MindGardener
ReviewAudited by ClawScan on May 10, 2026.
Overview
MindGardener is coherent as a memory tool, but it deserves review because it can persist and reinject conversation-derived memory and its default/documented workflows may send logs to external LLM providers despite local/offline framing.
Install only if you want durable agent memory. Before enabling cron, sync, or auto-injection, decide which logs may be processed, whether external LLM providers are acceptable, and whether generated memory should be reviewed before future sessions use it.
Findings (5)
Artifact-based informational review of SKILL.md, metadata, install specs, static scan signals, and capability signals. ClawScan does not execute the skill or run runtime probes.
Conversation history, personal facts, or long-term memory may be sent to a configured LLM provider unless the user explicitly chooses a local provider such as Ollama.
The documented LLM-backed commands process conversation logs and memory content, and the shown/default provider is Google. This is purpose-aligned, but it creates an external data-flow for sensitive local memory despite local-first/offline messaging.
MindGardener reads your agent's conversation logs ... Only 3 commands need an LLM (`extract`, `surprise`, `consolidate`) ... provider: google
Use a local provider for private memory, or review provider settings, retention policies, and API keys before running extract, surprise, or consolidate on sensitive logs.
Sensitive facts or mistaken summaries can become part of future agent context and may spread across agents if sync is enabled.
The skill deliberately persists extracted memories and injects generated recall context into future sessions, including shared multi-agent memory. This is core functionality, but it can preserve sensitive or incorrect information and influence later agent behavior.
Auto-injection — context ready at session start ... Multi-agent sync — merge per-agent memories to shared ... garden inject --output RECALL-CONTEXT.md
Inspect generated memory files, use provenance/confidence fields, disable auto-injection or sync until reviewed, and define exclusions for private or untrusted logs.
Once configured, the agent may keep updating and using memory on a schedule without a fresh prompt each time.
The recurring cron and bootstrap instructions are disclosed and user-directed, but they create ongoing autonomous memory updates and context generation after setup.
Then add to your agent's nightly cron or BOOTSTRAP.md: garden extract && garden surprise && garden consolidate ... garden inject --output RECALL-CONTEXT.md
Only add the cron/bootstrap steps after reviewing the commands, and start with manual runs or dry-runs where available.
A user could install or trust the wrong package/project if following the nested documentation.
The bundle includes a secondary/older Engram skill that references a different package and homepage than the top-level MindGardener package, creating provenance and package-identity ambiguity.
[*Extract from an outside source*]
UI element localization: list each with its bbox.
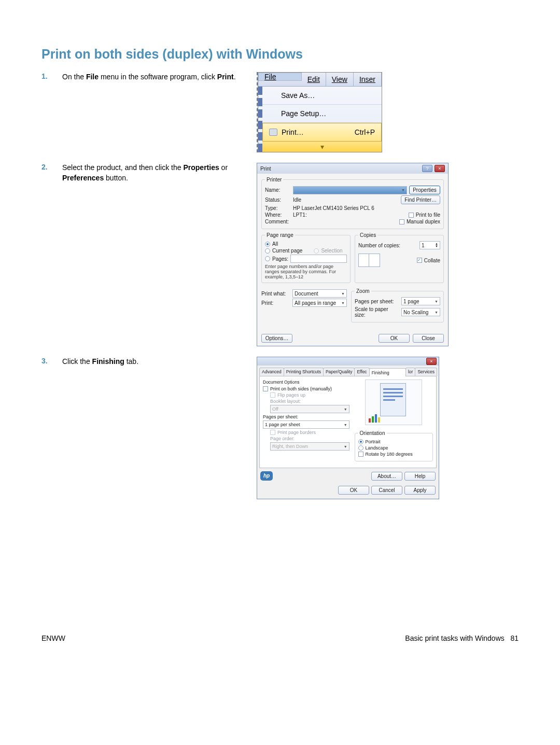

name: engram ... homepage: https://github.com/maweding/agent-engram ... pip install agent-engram
Verify the intended package, repository, and version before installing; prefer the top-level documented `mindgardener` package unless you intentionally want `agent-engram`.
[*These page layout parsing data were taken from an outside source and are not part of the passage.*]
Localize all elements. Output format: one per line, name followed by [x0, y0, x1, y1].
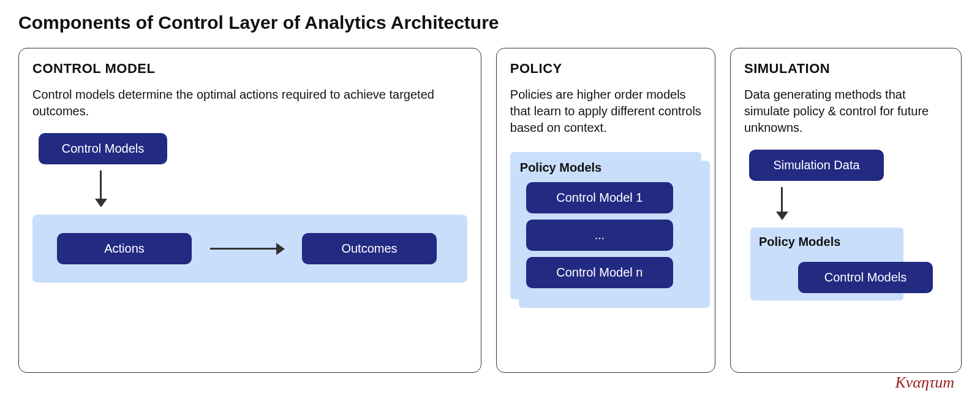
panel-heading-control: CONTROL MODEL: [32, 61, 467, 77]
policy-models-container: Policy Models Control Model 1 ... Contro…: [510, 152, 701, 299]
box-control-model-ellipsis: ...: [526, 220, 673, 251]
brand-logo: Κναητum: [895, 373, 954, 392]
panel-control-model: CONTROL MODEL Control models determine t…: [18, 48, 481, 373]
arrow-down-icon: [100, 170, 102, 206]
box-actions: Actions: [57, 233, 192, 264]
box-simulation-data: Simulation Data: [749, 150, 884, 181]
box-control-model-1: Control Model 1: [526, 182, 673, 213]
panels-row: CONTROL MODEL Control models determine t…: [18, 48, 962, 373]
panel-policy: POLICY Policies are higher order models …: [496, 48, 715, 373]
control-flow-container: Actions Outcomes: [32, 215, 467, 283]
arrow-down-icon: [781, 187, 783, 219]
box-outcomes: Outcomes: [302, 233, 437, 264]
panel-heading-policy: POLICY: [510, 61, 701, 77]
sim-policy-title: Policy Models: [759, 235, 895, 249]
panel-heading-simulation: SIMULATION: [744, 61, 948, 77]
arrow-right-icon: [210, 248, 284, 250]
panel-desc-policy: Policies are higher order models that le…: [510, 86, 701, 136]
page-title: Components of Control Layer of Analytics…: [18, 12, 962, 33]
panel-simulation: SIMULATION Data generating methods that …: [730, 48, 962, 373]
box-sim-control-models: Control Models: [798, 262, 933, 293]
policy-models-title: Policy Models: [520, 161, 692, 175]
box-control-models: Control Models: [39, 133, 167, 164]
sim-policy-container: Policy Models Control Models: [750, 228, 903, 300]
panel-desc-simulation: Data generating methods that simulate po…: [744, 86, 948, 136]
box-control-model-n: Control Model n: [526, 257, 673, 288]
panel-desc-control: Control models determine the optimal act…: [32, 86, 467, 120]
Cloud-provider keys placed in the environment can authorize paid requests and expose memory-processing data to that provider.
Provider API keys are expected for cloud LLM use, but they are not declared as required registry credentials because local operation is possible.
Set your API key: export GEMINI_API_KEY=... # or OPENAI_API_KEY, ANTHROPIC_API_KEY
Use least-privilege or project-scoped keys, avoid placing broad secrets in shared environments, and remove keys if using a local provider.